Between 1952 and 1954, the region prepared by building more schools, training teachers, and educating the public on the importance of education. On January 17, 1955, UPE officially launched, mandating compulsory education for all children aged 5 to 13. This made Western Nigeria the first African region to implement free and compulsory primary education at such a scale.
The numbers were staggering. In 1952, there were 381,000 schoolchildren in the region. Just three years later, that number had more than doubled to 811,432. The number of primary schools rose from 3,550 to 6,670 by 1958. Education consumed up to 41.2% of the region’s annual recurrent budget, an unprecedented investment in human capital.
To fund this monumental initiative, Awolowo relied on cocoa revenues but also introduced a ten-shilling Education and Health Levy across all male adult taxpayers. Despite resistance, the levy was enforced. This ambitious taxation amounting to a 63% GDP ratio was high even by global standards. Yet it worked, ensuring funding for education and setting the region on a developmental trajectory unmatched by other parts of the country.
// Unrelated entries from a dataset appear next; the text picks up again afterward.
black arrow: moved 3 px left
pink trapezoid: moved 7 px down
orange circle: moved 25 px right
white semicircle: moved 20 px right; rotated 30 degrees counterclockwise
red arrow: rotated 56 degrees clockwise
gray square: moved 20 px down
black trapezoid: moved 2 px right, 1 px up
The results were transformative. By independence in 1960, Western Nigeria had become the intellectual powerhouse of the nation. It produced 47.3% of students at the University College Ibadan, far outpacing the Eastern and Northern regions. Awolowo’s UPE had not only educated children but created a robust middle class and a professional workforce that would drive the region’s economy for decades.
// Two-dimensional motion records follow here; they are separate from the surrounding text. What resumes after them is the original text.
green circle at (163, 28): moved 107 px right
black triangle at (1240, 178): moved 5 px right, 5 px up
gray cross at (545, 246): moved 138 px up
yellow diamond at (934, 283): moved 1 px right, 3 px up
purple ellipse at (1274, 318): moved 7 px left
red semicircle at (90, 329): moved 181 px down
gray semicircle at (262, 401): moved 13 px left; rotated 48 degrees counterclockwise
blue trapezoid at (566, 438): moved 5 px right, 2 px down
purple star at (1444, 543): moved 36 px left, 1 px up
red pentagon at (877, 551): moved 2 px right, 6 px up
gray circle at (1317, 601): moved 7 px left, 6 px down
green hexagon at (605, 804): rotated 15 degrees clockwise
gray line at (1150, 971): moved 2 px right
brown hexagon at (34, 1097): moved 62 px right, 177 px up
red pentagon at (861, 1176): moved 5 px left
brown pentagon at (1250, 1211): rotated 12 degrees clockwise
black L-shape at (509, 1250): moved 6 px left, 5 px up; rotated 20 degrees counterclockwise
Crucially, the policy also addressed gender inequality in education. With female enrollment rising from 115,990 in 1954 to 414,861 in 1959, Awolowo insisted that “women receive an education comparable in standard to men.” This opened the door to a generation of educated, empowered Nigerian women who would go on to make significant contributions to society.
Yet despite these groundbreaking achievements, UPE was not without criticism. A federal committee in 1978 revealed concerns about its financial sustainability and uneven teacher distribution. It noted high dropout rates in rural schools and the failure of the curriculum to equip students for employment, particularly in non-urban areas. Some argued that the initiative created an unrealistic appetite for white-collar jobs without the infrastructure to support them.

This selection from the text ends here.